→ **Task instructions**
Across these entries, report how many lines include the string "domy", with nothing but the number.
*** Opening of Data to use ***
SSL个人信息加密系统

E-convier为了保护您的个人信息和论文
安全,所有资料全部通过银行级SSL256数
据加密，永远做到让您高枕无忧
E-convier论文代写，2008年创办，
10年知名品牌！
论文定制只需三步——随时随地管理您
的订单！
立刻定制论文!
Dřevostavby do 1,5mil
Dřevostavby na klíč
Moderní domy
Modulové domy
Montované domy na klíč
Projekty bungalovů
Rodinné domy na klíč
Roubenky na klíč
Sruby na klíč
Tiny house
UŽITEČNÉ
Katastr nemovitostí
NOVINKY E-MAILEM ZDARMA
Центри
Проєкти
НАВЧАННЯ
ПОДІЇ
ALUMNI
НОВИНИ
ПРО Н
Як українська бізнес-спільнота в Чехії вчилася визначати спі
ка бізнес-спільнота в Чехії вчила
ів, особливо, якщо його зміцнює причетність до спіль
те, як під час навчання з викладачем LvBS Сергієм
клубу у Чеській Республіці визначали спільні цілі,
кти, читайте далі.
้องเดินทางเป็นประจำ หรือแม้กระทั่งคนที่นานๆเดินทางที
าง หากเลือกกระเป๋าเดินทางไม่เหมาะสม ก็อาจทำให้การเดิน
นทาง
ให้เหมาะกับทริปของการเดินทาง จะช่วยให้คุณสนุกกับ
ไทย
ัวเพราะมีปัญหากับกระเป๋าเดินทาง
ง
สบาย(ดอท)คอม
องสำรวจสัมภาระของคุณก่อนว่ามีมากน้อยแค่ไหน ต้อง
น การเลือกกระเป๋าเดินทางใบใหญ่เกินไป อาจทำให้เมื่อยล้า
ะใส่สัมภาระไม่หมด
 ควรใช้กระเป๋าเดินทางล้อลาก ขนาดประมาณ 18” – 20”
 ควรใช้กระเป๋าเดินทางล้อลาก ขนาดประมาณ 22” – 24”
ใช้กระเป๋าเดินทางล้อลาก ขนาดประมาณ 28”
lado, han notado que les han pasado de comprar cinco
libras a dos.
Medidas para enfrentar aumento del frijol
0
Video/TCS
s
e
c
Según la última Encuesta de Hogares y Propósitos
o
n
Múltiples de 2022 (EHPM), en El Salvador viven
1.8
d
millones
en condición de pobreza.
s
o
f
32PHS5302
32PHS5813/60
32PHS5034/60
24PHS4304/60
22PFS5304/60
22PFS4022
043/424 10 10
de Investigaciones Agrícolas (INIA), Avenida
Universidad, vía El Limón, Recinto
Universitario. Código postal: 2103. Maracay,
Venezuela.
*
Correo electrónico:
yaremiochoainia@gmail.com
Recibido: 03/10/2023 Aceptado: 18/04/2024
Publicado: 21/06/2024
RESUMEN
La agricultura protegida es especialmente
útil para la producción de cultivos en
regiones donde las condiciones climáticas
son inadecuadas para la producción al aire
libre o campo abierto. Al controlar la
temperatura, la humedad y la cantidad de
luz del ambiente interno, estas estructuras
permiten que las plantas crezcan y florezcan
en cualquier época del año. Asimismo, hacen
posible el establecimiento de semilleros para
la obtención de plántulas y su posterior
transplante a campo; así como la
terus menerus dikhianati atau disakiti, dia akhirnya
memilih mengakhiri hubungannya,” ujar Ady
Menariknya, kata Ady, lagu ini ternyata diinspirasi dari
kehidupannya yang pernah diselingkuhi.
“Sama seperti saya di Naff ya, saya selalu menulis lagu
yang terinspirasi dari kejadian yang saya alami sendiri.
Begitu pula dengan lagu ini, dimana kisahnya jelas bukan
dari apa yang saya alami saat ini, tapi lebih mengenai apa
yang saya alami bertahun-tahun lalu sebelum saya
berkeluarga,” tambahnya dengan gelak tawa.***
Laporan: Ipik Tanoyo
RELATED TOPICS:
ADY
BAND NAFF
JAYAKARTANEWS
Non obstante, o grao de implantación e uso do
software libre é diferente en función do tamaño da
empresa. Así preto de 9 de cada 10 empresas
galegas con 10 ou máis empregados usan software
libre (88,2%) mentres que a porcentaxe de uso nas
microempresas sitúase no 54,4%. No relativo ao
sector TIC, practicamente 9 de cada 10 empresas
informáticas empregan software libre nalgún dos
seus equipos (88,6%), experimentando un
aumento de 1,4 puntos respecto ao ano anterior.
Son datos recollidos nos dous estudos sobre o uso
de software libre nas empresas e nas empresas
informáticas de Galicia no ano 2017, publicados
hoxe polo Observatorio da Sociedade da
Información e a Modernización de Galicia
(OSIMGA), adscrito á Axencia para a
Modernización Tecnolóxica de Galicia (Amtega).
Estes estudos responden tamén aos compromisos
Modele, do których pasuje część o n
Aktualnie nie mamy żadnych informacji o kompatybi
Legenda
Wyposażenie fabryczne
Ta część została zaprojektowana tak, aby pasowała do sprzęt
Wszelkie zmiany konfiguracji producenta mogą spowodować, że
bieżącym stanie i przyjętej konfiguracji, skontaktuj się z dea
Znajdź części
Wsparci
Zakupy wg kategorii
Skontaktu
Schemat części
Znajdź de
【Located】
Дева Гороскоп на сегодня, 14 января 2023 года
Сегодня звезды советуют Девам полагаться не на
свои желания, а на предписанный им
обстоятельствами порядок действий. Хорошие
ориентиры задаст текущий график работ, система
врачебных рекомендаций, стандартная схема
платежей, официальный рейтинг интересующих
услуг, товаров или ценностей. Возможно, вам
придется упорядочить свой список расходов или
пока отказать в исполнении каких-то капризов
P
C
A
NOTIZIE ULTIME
*** Close of Data to use ***
→ **Task solution**
4